As he spoke, the smoke of the train came in view. They heard her draw up into the station. Then, in a few minutes, she panted away again.

‘Well on time,’ said Wimsey. ‘Anyway, we’ve missed her now. She’s a local as far as Girvan. Then she turns into an express, only stopping at Maybole before she gets to Ayr. Then she becomes still more exalted by the addition of a Pullman Restaurant Car, and scorns the earth, running right through to Paisley and Glasgow. Our position is fairly hopeless, you see. We can only carry on through the village and wait for a miracle.’

He remounted and pedalled on, glancing back from time to time over his shoulder. Presently, the sound of an overtaking car made itself heard. An old Daimler limousine, packed with cardbord dress-boxes, purred past at a moderate twenty-two or three miles and hour. Wimsey let it pass him, then, head down and legs violently at work, swung in behind it. In another moment, his hand was on the ledge of the rear window, and he was free-wheeling easily in its wake. The driver did not turn his head.

‘A-ah!’ said Macpherson, ‘It’s our friend Clarence Gordon, by Jove! And him tellin’ us he’d passed the man on the road. Ay, imph’m, an’ he wad be tellin’ nae mair nor less than the truth. We’ll hope his lordship’s no killt.’

‘He’s safe enough,’ said the Chief Constable, ‘providing his tyres hold out. That’s a very long-headed young man, for all his blether. At this rate, we’ll be beating the train all right. How far is it to Girvan?’

‘Aboot twelve miles. We ought tae pass her at Pinmore. She’s due there at 12.53.’

‘Let’s hope Clarence Gordon keeps his foot down. Go gently, Macpherson. We don’t want to overtake him.’

Clarence Gordon was a careful driver, but acted nobly up to expectation. He positively put on a spurt after passing Pinwherry, and as they attacked the sharp rise to Pinmore, they caught sight of the black hinder-end of the train labouring along the track that ran parallel and close to the road. As they topped the hill, and left the train behind them, Wimsey waved his hat. They span merrily along, bearing to the left and winding down towards the sea. At five minutes past one, the first houses of Girvan rose about them. The pursuer’s hearts beat furiously as the train now caught them up again on their right and rushed past them towards Girvan Station. At the end of the town, Wimsey let go his hold on the car, sprinting away for dear life to the right down the station road. At eight minutes past he was on the platform, with three minutes to spare. The police force, like the ranks of Tuscany, could scarce forbear to cheer. Leaving Dalziel to arrange for the safe keeping of the cars, Macpherson ran to the booking office and took three first-class tickets to Glasgow. As he passed Wimsey on the platform, he saw him unstrapping the attaché-case and heard him cry to the porters in an exaggerated Oxford accent: ‘Heah! portah! label this bicycle for Ayr.’ And as he turned from the booking-window the porter’s urgent voice came right in his ear:

‘One first and a bicycle-ticket to Ayr, and make it quick, laddie. I must be gettin’ back tae my gentleman.’
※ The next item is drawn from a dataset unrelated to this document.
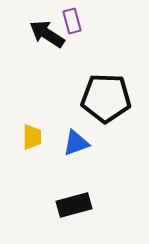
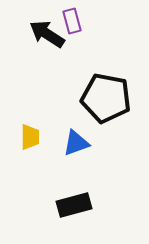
black pentagon: rotated 9 degrees clockwise
yellow trapezoid: moved 2 px left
They tumbled out on to the platform. The bicycle was being bundled into the rear van. They leapt for their carriage. The whistle blew. They were off.
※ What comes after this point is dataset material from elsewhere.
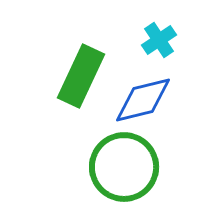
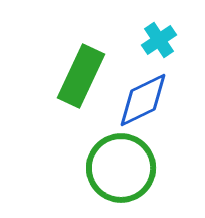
blue diamond: rotated 12 degrees counterclockwise
green circle: moved 3 px left, 1 px down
‘Gosh!’ said Wimsey, wiping his face. And then: ‘Damn this thing, it’s like a fly-paper.’

In his left hand, concealed by the hat which he had removed for the sake of coolness, he held something which he now displayed with a grin. It was a luggage-label for Euston.

‘Simple as shelling peas,’ he said laughing. ‘I pinched it while he was wheeling the bike off to the van. All ready gummed, too. They do things handsomely on the L.M.S. Fortunately the pigeon-hole was labelled, so I didn’t have to hunt for it. Well, that’s that. Now we can take a breather. There’s nothing else till we get to Ayr.’